Aprender a dialogar de maneira não autoritária e agressiva, talvez seja um dos grandes desafios que a cultura pós-moderna está levando para o cristianismo, ou melhor, para o catolicismo. Vinte séculos de conversa arrogante exige uma conversão muito dura e difícil, mas necessária e possível, pois não se muda de um dia para o outro. Quem é acostumado a dialogar dando ordens de cima para baixo, tem dificuldade de fazer o pequeno exercício importante da escuta do outro.  É difícil porque por trás do catolicismo estão séculos de intolerância, da incapacidade atávica de lidar com o diferente, com ideias diferentes, com culturas diferentes. A história da Igreja Católica, nesta perspectiva, é assombradora porque é alastrada de paginas terríveis, de imposições de uma fé que exigiria a adesão pessoal, imposições amiúde violentas. Esta violência se tornou ao longo dos séculos herança maldita, forma cultural, mentalidade que moldou a maneira da Igreja se relacionar com o mundo. O filosofo italiano Gianni Vattimo, ao longo da sua obra, dedica diversas páginas para argumentar sobre a maneira da Igreja fazer teologia e como esta seja marcada por um cunho violento, devida a mesma metafisica assumida como esquema referencial. Um pensamento forte não pode que gerar argumentos agressivos e absolutistas, saindo de uma entidade que se acha dona da verdade e pouco disponível ao confronto. Passar séculos alimentando este estilo autoritário, esta maneira unilateral de considerar as coisas, cria um costume que se transforma em mentalidade, em jeito de ser.
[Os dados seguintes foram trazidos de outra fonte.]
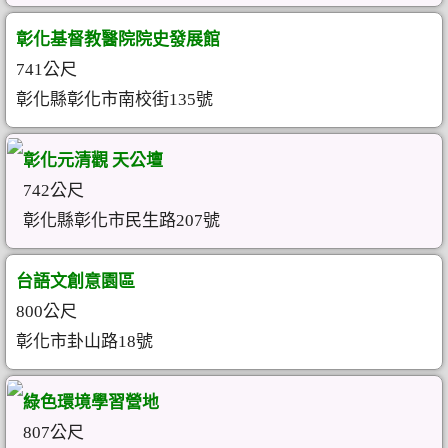
彰化基督教醫院院史發展館
741公尺
彰化縣彰化市南校街135號
彰化元清觀 天公壇
742公尺
彰化縣彰化市民生路207號
台語文創意園區
800公尺
彰化市卦山路18號
綠色環境學習營地
807公尺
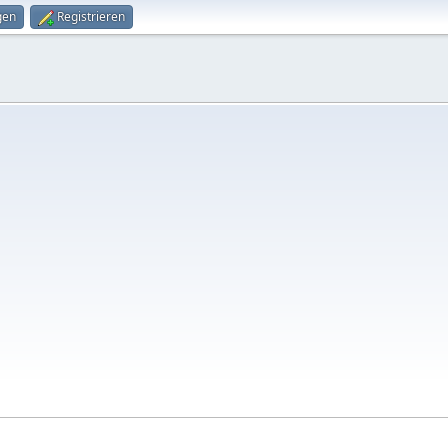
gen
Registrieren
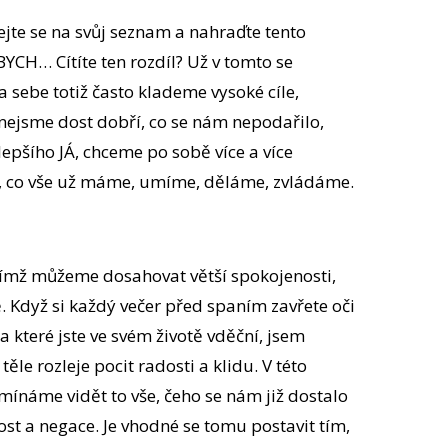
vejte se na svůj seznam a nahraďte tento
YCH… Cítíte ten rozdíl? Už v tomto se
sebe totiž často klademe vysoké cíle,
e nejsme dost dobří, co se nám nepodařilo,
epšího JÁ, chceme po sobě více a více
o, co vše už máme, umíme, děláme, zvládáme.
 jímž můžeme dosahovat větší spokojenosti,
. Když si každý večer před spaním zavřete oči
za které jste ve svém životě vděční, jsem
ěle rozleje pocit radosti a klidu. V této
ínáme vidět to vše, čeho se nám již dostalo
ost a negace. Je vhodné se tomu postavit tím,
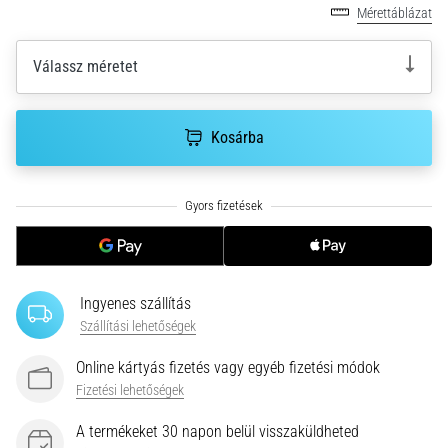
hajtható…
Mérettáblázat
2026.08.06.
Válassz méretet
•
11 perces olvasási idő
Futótérd:
Kosárba
Okok,
kezelés
és
megelőzés
A
futótérd,
Ingyenes szállítás
más
Szállítási lehetőségek
néven
iliotibiális
Online kártyás fizetés vagy egyéb fizetési módok
szalag
Fizetési lehetőségek
szindróma
(ITBS),
A termékeket 30 napon belül visszaküldheted
egy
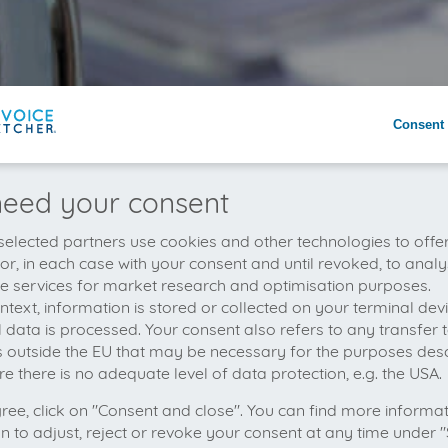
Consent 
eed your consent
elected partners use cookies and other technologies to offe
 or, in each case with your consent and until revoked, to analy
he services for market research and optimisation purposes.
context, information is stored or collected on your terminal de
 data is processed. Your consent also refers to any transfer t
s outside the EU that may be necessary for the purposes des
e there is no adequate level of data protection, e.g. the USA.
gree, click on "Consent and close". You can find more informa
on to adjust, reject or revoke your consent at any time under "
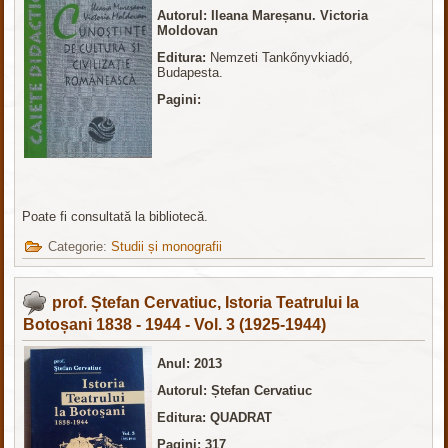
Autorul: Ileana Mareșanu. Victoria
Moldovan
Editura
:
Nemzeti Tankőnyvkiadó,
Budapesta.
Pagini:
Poate fi consultată la bibliotecă.
Categorie:
Studii și monografii
prof. Ștefan Cervatiuc, Istoria Teatrului la
Botoșani 1838 - 1944 - Vol. 3 (1925-1944)
Anul: 2013
Autorul: Ștefan Cervatiuc
Editura: QUADRAT
Pagini: 317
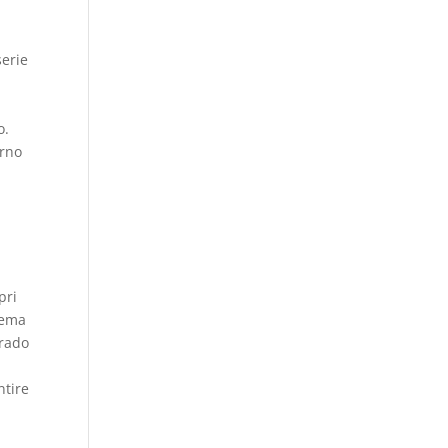
serie
o.
orno
pri
stema
grado
ntire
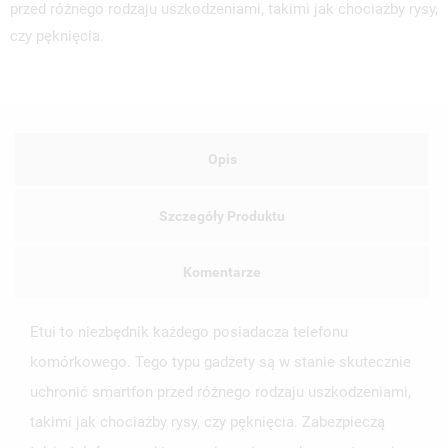
przed różnego rodzaju uszkodzeniami, takimi jak chociażby rysy,
czy pęknięcia.
Opis
Szczegóły Produktu
Komentarze
Etui to niezbędnik każdego posiadacza telefonu
komórkowego. Tego typu gadżety są w stanie skutecznie
uchronić smartfon przed różnego rodzaju uszkodzeniami,
takimi jak chociażby rysy, czy pęknięcia. Zabezpieczą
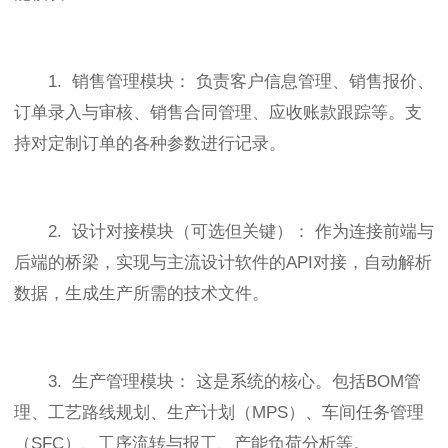
1. 销售管理模块： 负责客户信息管理、销售报价、
订单录入与审核、销售合同管理、应收账款跟踪等。支
持对定制订单的各种参数进行记录。
2. 设计对接模块（可选但关键）： 作为连接前端与
后端的桥梁，实现与主流设计软件的API对接，自动解析
数据，生成生产所需的技术文件。
3. 生产管理模块： 这是系统的核心。包括BOM管
理、工艺路线规划、生产计划（MPS）、车间任务管理
（SFC）、工序流转与报工、产能负荷分析等。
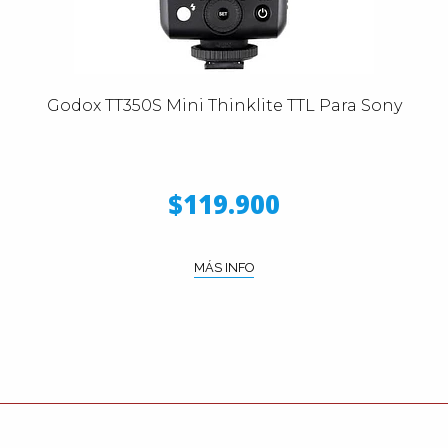
Godox TT350S Mini Thinklite TTL Para Sony
$119.900
MÁS INFO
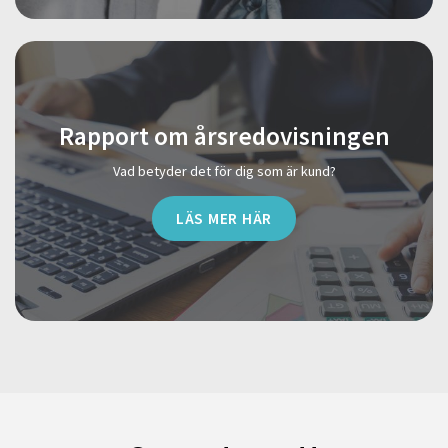
Rapport om årsredovisningen
Vad betyder det för dig som är kund?
LÄS MER HÄR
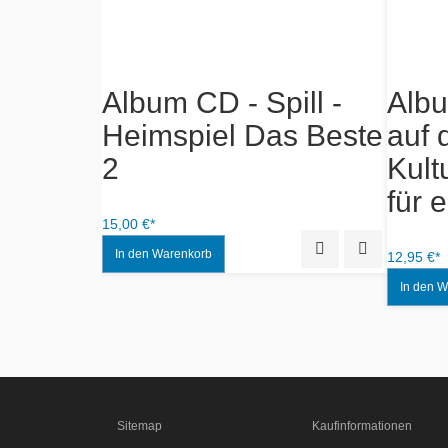
r übern
Album CD - Spill -
Alb
n in
Heimspiel Das Beste
auf 
mp3
2
Kult
für 
15,00 €*
Quick View
Add to Wishlist
Quick View
Add to Wishlist
12,95 €*
Sitemap
Kaufinformationen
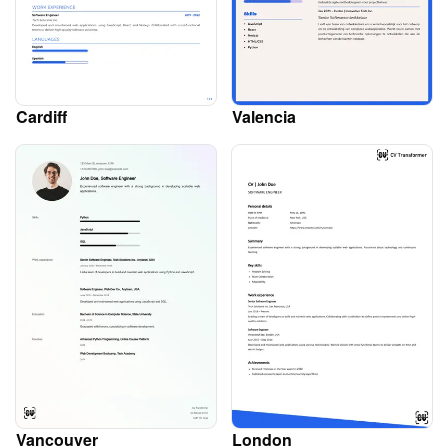
Cardiff
Valencia
Vancouver
London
A cultura pós-moderna está criando um clima onde não tem muito espaço por posturas arrogantes e autoritárias. Neste clima novo até uma instituição como a Igreja é destinada a mudar de tom se quiser veicular os próprios conteúdos. Hoje em dias não é mais possível falar de Deus com o dedo na cara, ou impondo uma moral. A cultura pós-moderna exige um discurso mais manso, delicado, atento ao interlocutor e, por isso, exige uma grande capacidade de escuta. Além do mais, nesta época pós-moderna é difícil pensar de anunciar o Evangelho somente esperando nos próprios perímetros os interlocutores, mas é necessário sair, entrando nos perímetros dos outros. Esta saída fora enfraquece a força dos argumentos e provoca a capacidade da escuta atenta e desinteressada, pois qualquer forma de interesse é considerada com suspeita. É preciso sair da complexidade das estruturas e amiúde dos documentos, para voltarmos á simplicidade dos evangelhos. Uma fé simples numa sociedade complexa: este é o grande desafio.

 Talvez estamos vivendo numa época que favorece mais do que nunca o estilo do Evangelho: é bom pensar nisso.